- Born: 15th February 1903 Edmonton, England
- Died: 25th May 1987 (aged 84)
- Occupation: Engineer

= Dorothy Cridland =

English mechanical engineer (1903–1987)

Dorothy May Cridland (15 February 1903 – 25 May 1987) was an English mechanical engineer, who worked for Leyland Motors and the Institute of Mechanical Engineers over her career. She was president of the Women's Engineering Society (WES) in 1964. She was elected as an associate of the Institution of Mechanical Engineers in 1951.

== Early life and education ==
Cridland was born in Edmonton, north London on 15 February 1903. Her father, Francis Edward John Cridland, was a pharmacist and analytical chemist, and owned his own business. Her mother was Louisa Mary Everingham.

==Career==
After leaving school, Cridland joined Leyland Motors as a junior technical assistant in the 1930s. During her early years at Leyland she studied a number of technical courses at various institutions, including the Kingston Technical College and the City of London College. She rose up through the company to become the Deputy Regional Manager for the Southern Region and left in 1955.

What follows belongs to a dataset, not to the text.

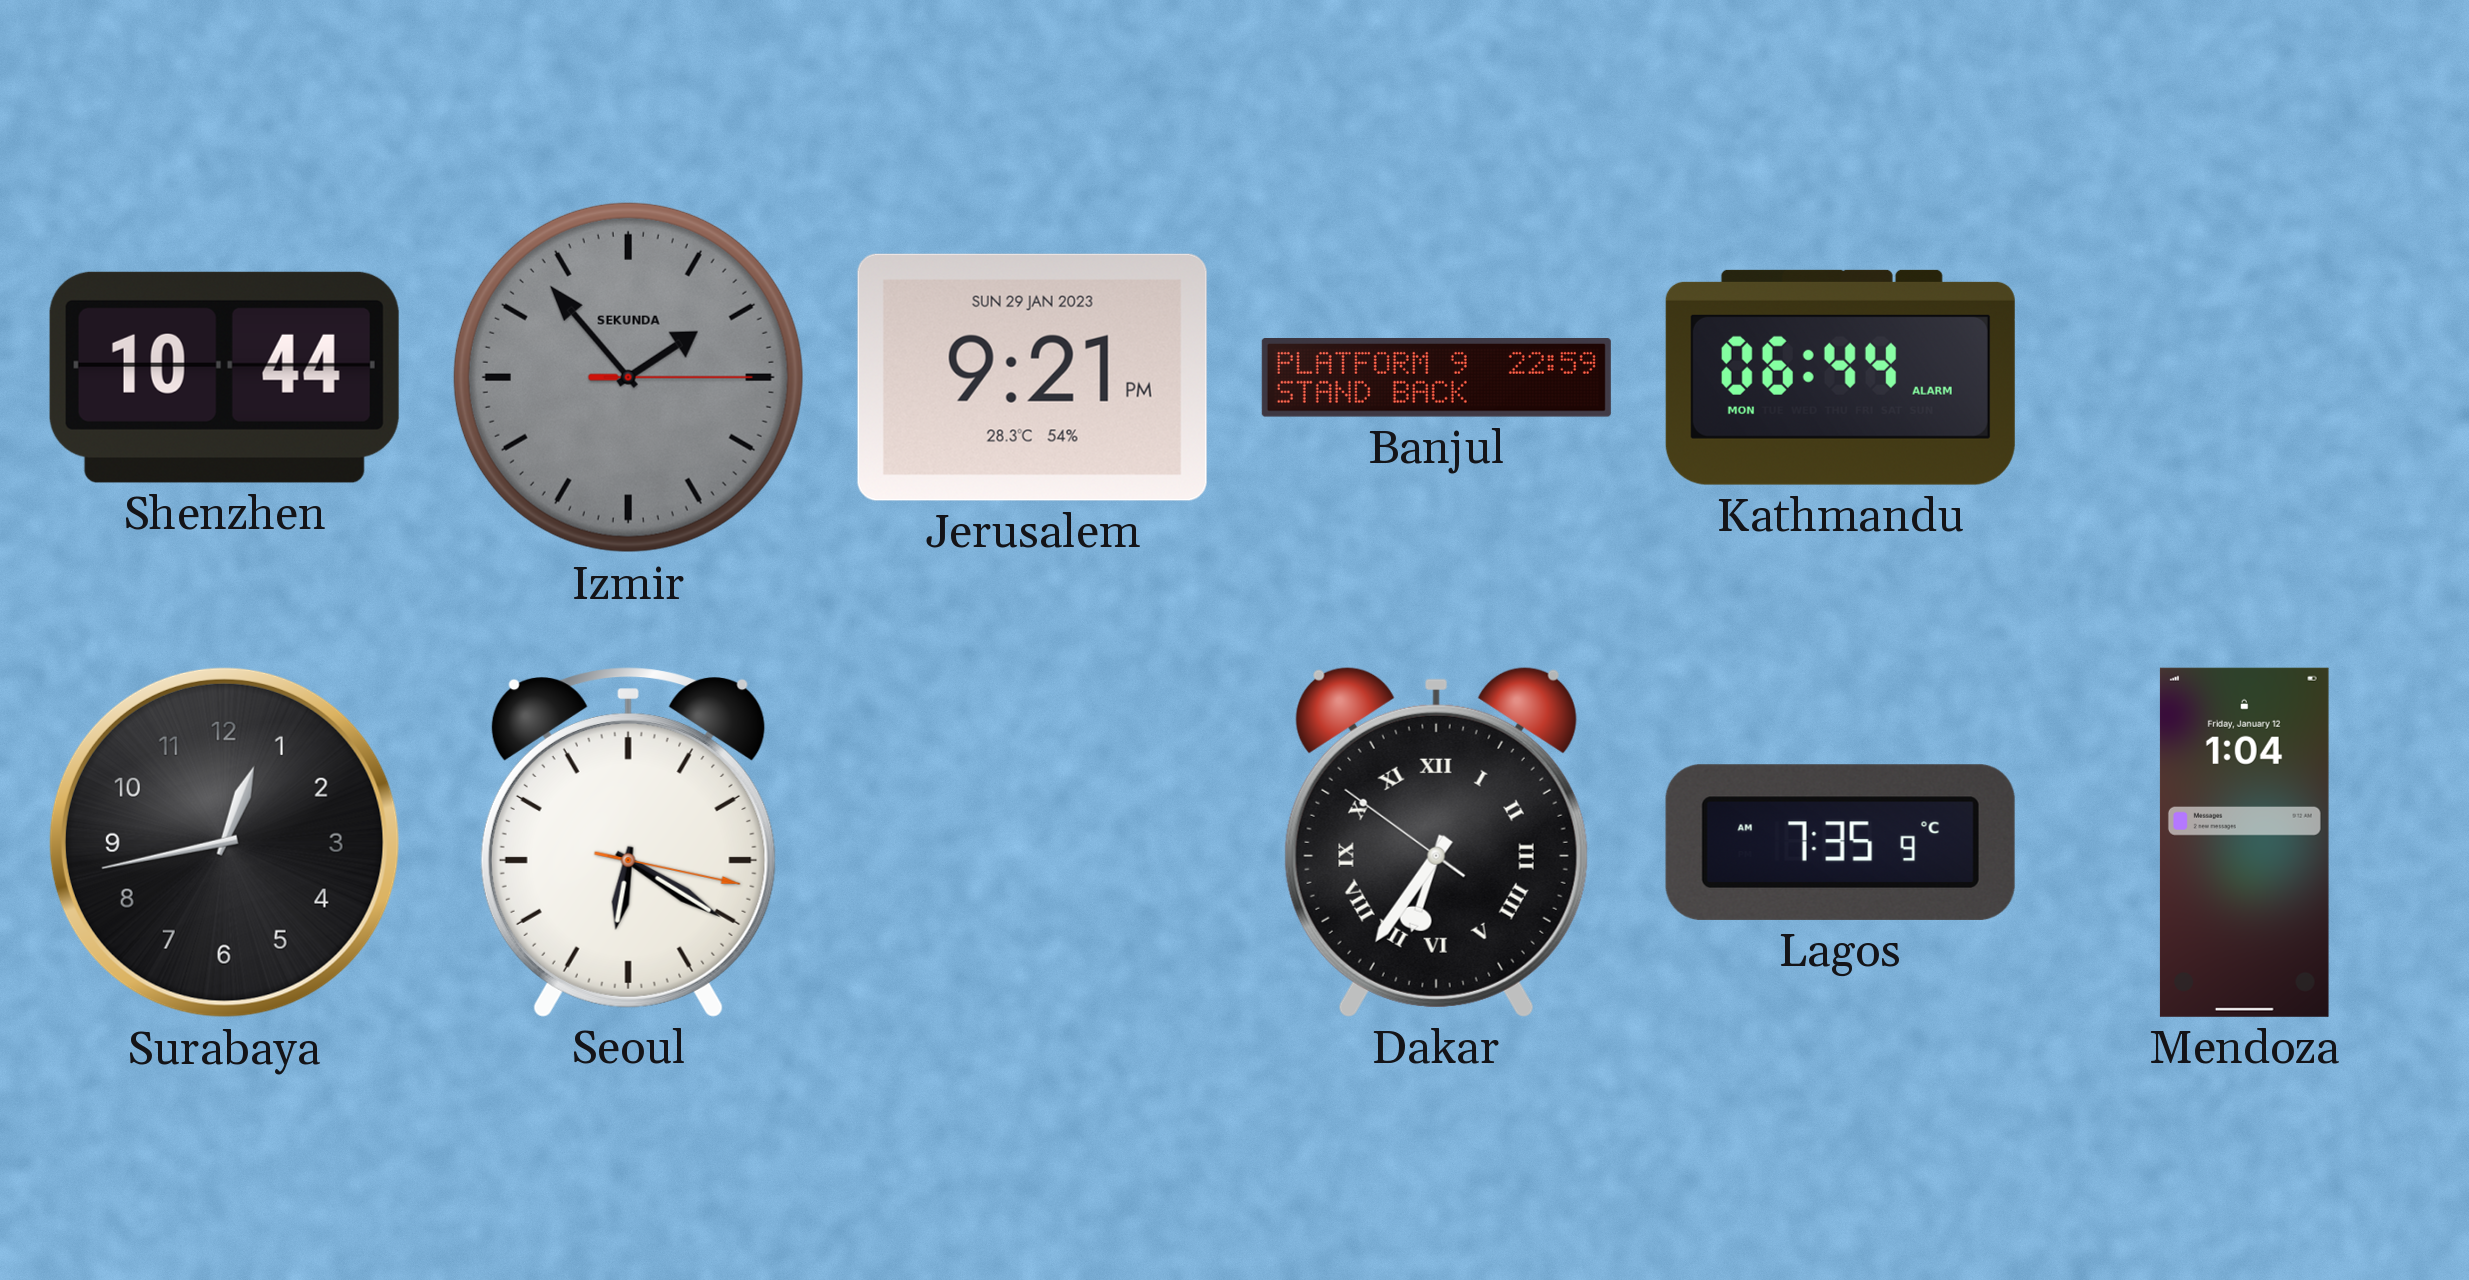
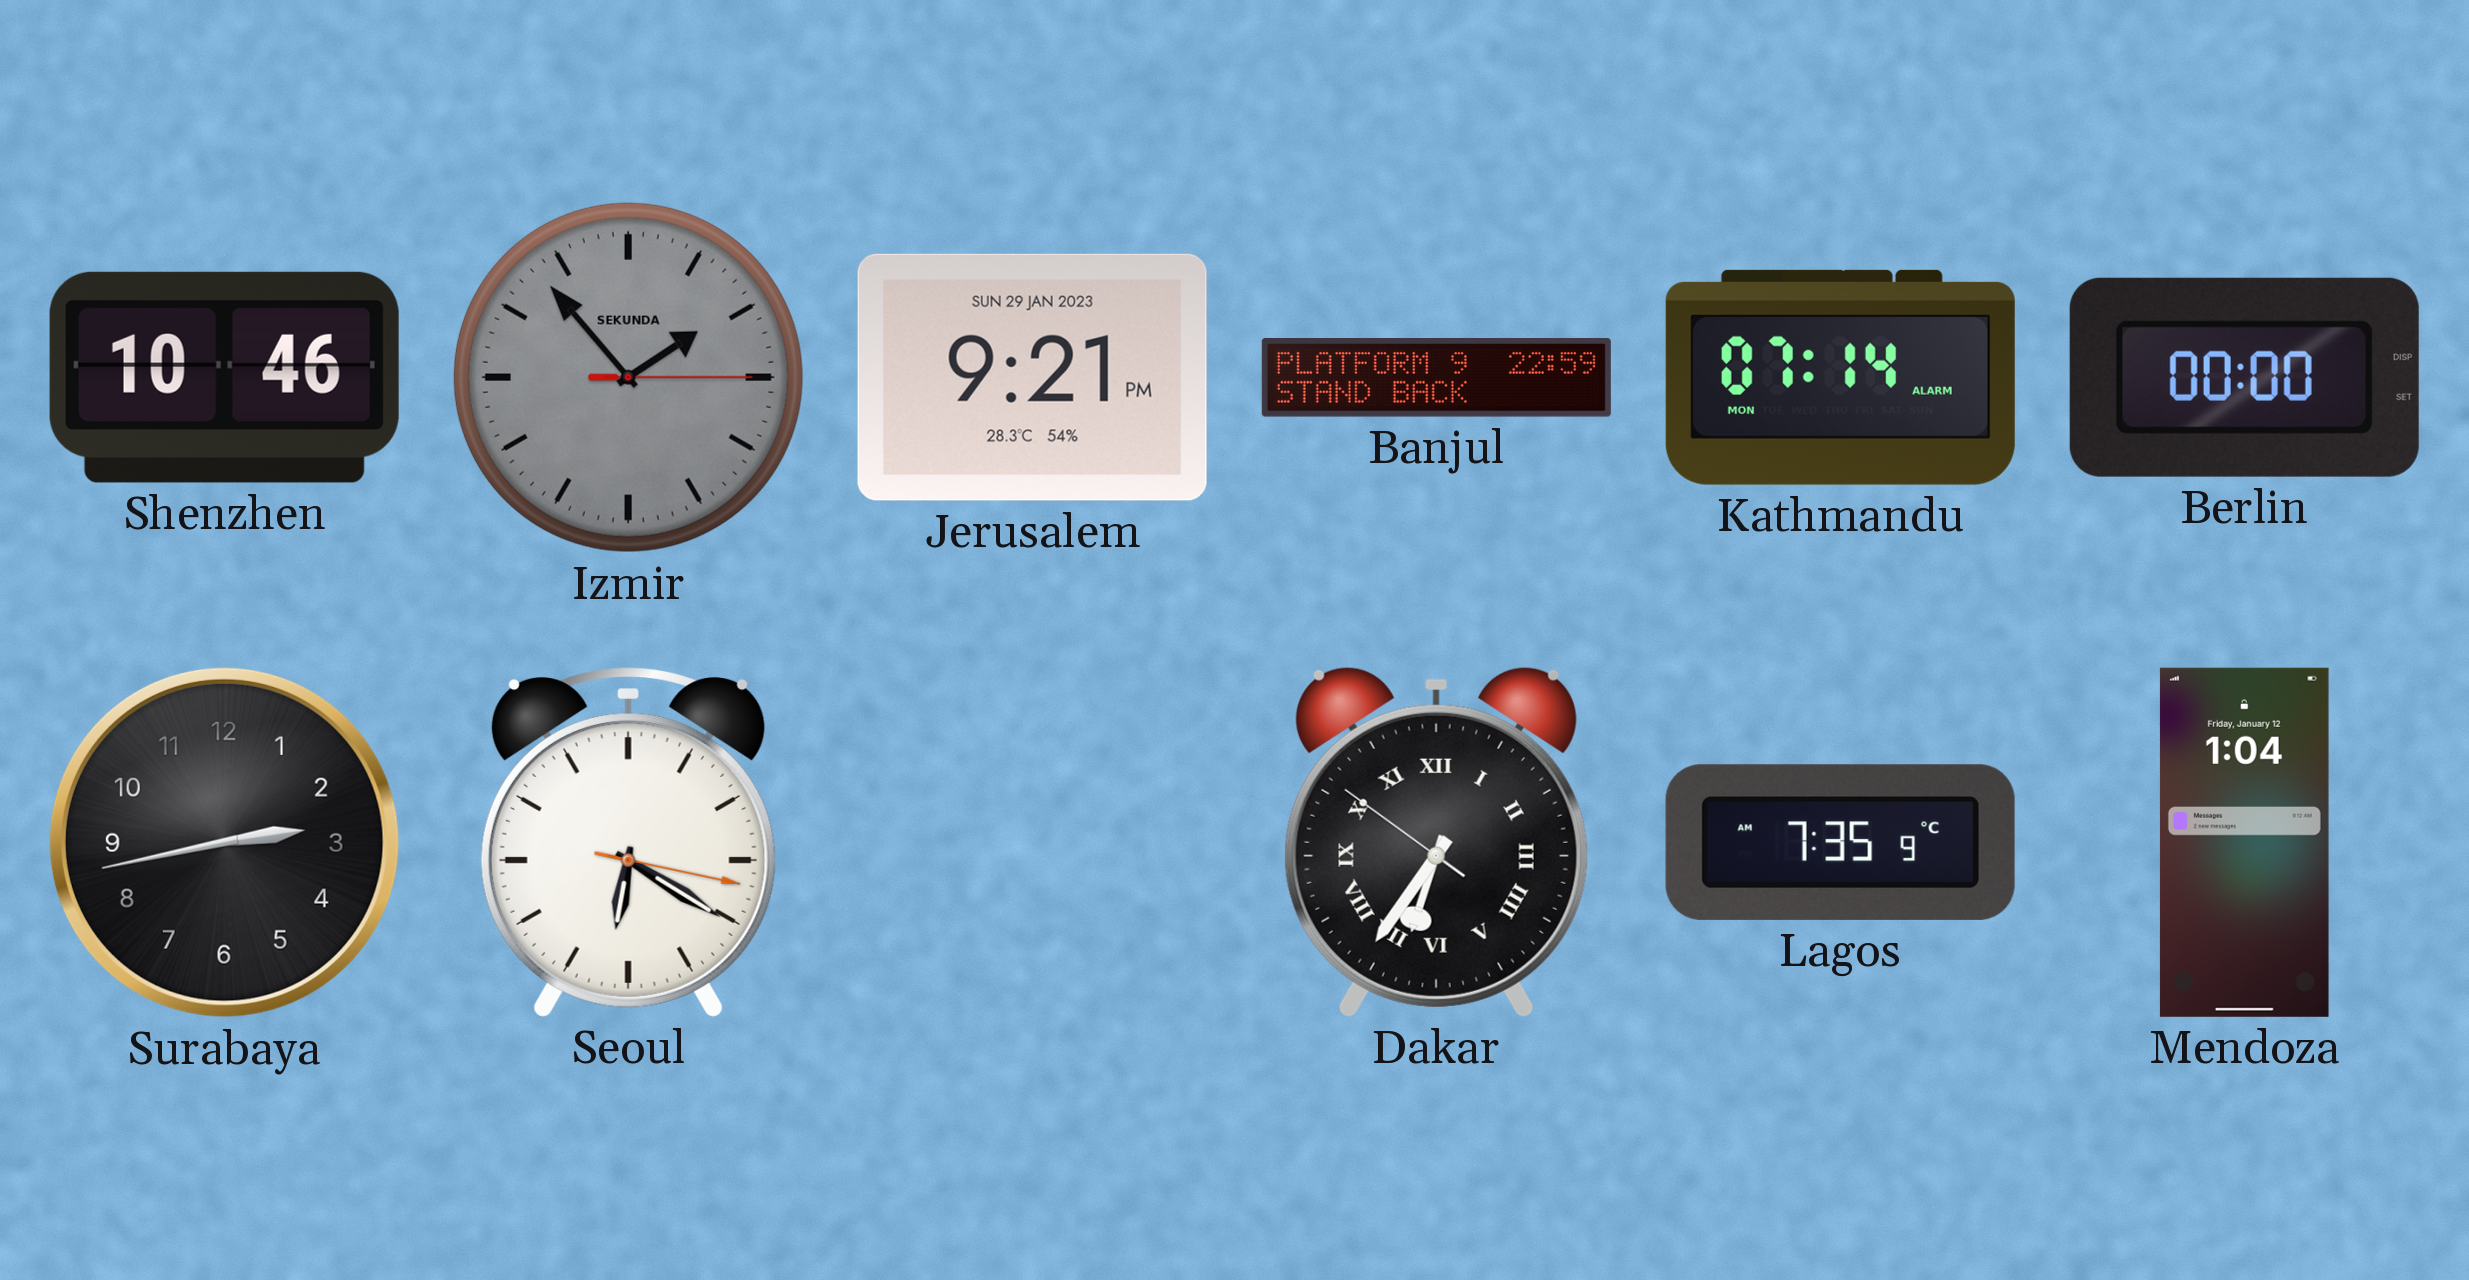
Shenzhen: 10:44 -> 10:46
Kathmandu: 06:44 -> 07:14
Berlin: none -> 00:00
Surabaya: 12:43 -> 2:43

Between 1955 and 1963 she was a technical editor for the Institute of Mechanical Engineers.

==Memberships==
Cridland joined the Women's Engineering Society (WES) in 1943, and became an associate member in 1948. Cridland was active in the Women's Engineering Society (WES) from the 1940s onwards, and was elected president in 1964, succeeding Cicely Thompson. Thompson returned to the role in 1965. Cridland later became an honorary member of WES in 1978.

Cridland was also one of the early women to be admitted to the Institute of Mechanical Engineers, being elected an associate in 1951. Cridland was a Freewoman of the City of London.

Cridland died in Maidstone, Kent in 1987.